Can it be used to prove a value of Inf($A$) if there is a defined value of Inf($\mathbb{L}$) or do we have to assume it is just a lower bound of $A$ and continue to prove that it is Inf($A$) through the standard conditions of an infimum.
On
Edit:
To address your revisions. It is not guaranteed that $\inf(L)$ can be contained in the set $A$. For instance, consider a map into $\mathbb{R}$. $Inf(\mathbb{R})$ is typically taken to be $-\infty \notin \mathbb{R}$.Thus as $A \subseteq \mathbb{R}$, we cannot have $inf(\mathbb{R}) \in A$.
But if that is possible, then yes we can deduce that $inf(L) = inf(A)$. $inf(A)$ is defined to be the greatest lower bound of $A$. Thus is $inf(L)$ exists and is contained in $A$, there can be no smaller element in $A$ so we have $inf(L) = inf(A)$.
Old answer:
Let $A$ be defined as above and $\mathbb{R}^{+} = [0, +\infty)$. Then it is clear that $A = \mathbb{R}^{+}$. As $A$ is bounded below inclusive, then $inf(A) = min(A) = 0$, as Adren noted. So yes, $inf(A) = inf(\mathbb{R}^{+})$. More generally, check out the Extreme Value theorem to learn more about when continous functions attain their extreme values. Also as a note, $\Re$ is nonstandard notation for the real numbers, and $\Re^{+}$ even more so. Generally $\mathbb{R}$ is used, which is \mathbb{R} in latex.
Yes it's always true.
It follows from that a lower bound that is member of the set is the infimum - it follows from the definition: if a lower bound $\alpha$ of $A$ it's obviously a lower bound the question is if it's the largest - assume it wasn't, that there is a $\beta>\alpha$ that is a lower bound, but we have $\alpha\in A$ and $\alpha<\beta$ so $\beta$ is not a lower bound of $A$.

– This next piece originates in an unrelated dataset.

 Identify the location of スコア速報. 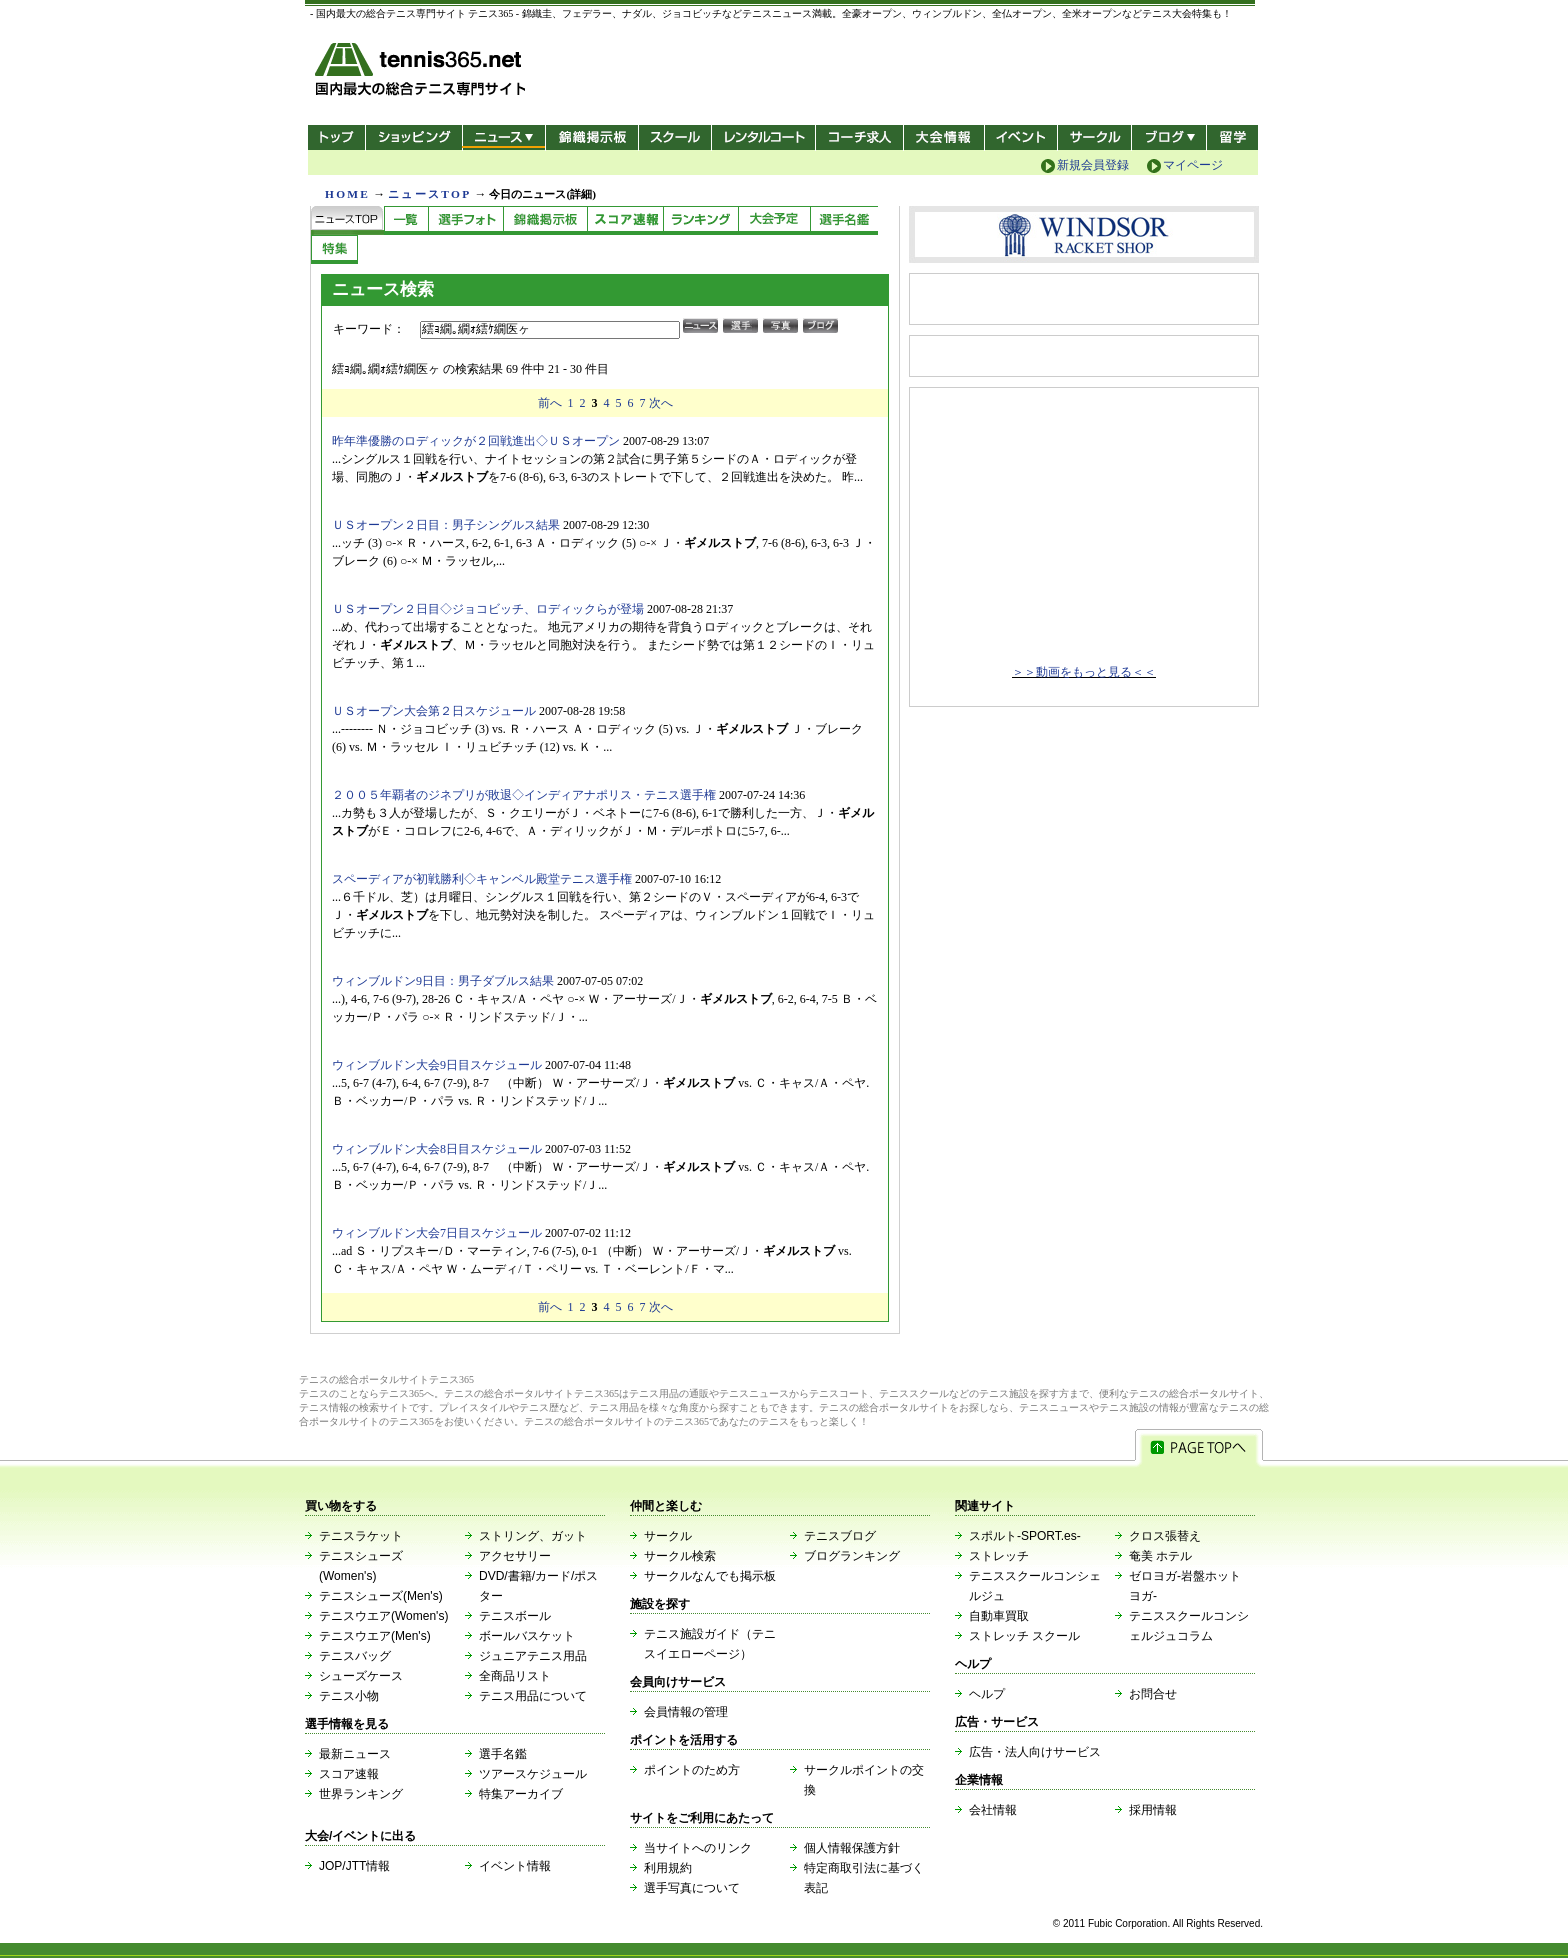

You also use that a lower bound of a superset is a lower bound to the set itself. That is if $\alpha$ is a lower bound (infimum is a lower bound) of $\mathbb L$ we have that $\alpha\le x$ for all $x\in\mathbb L$. Now if $A\subseteq\mathbb L$ we have that any $x\in A$ we have that $x\in\mathbb L$ and therefore $\alpha\le x$ - that is $\alpha$ is a lower bound of $A$.
Note that this technique can only be used to find the infimum of $A$ if it actually contains the infimum of $\mathbb L$.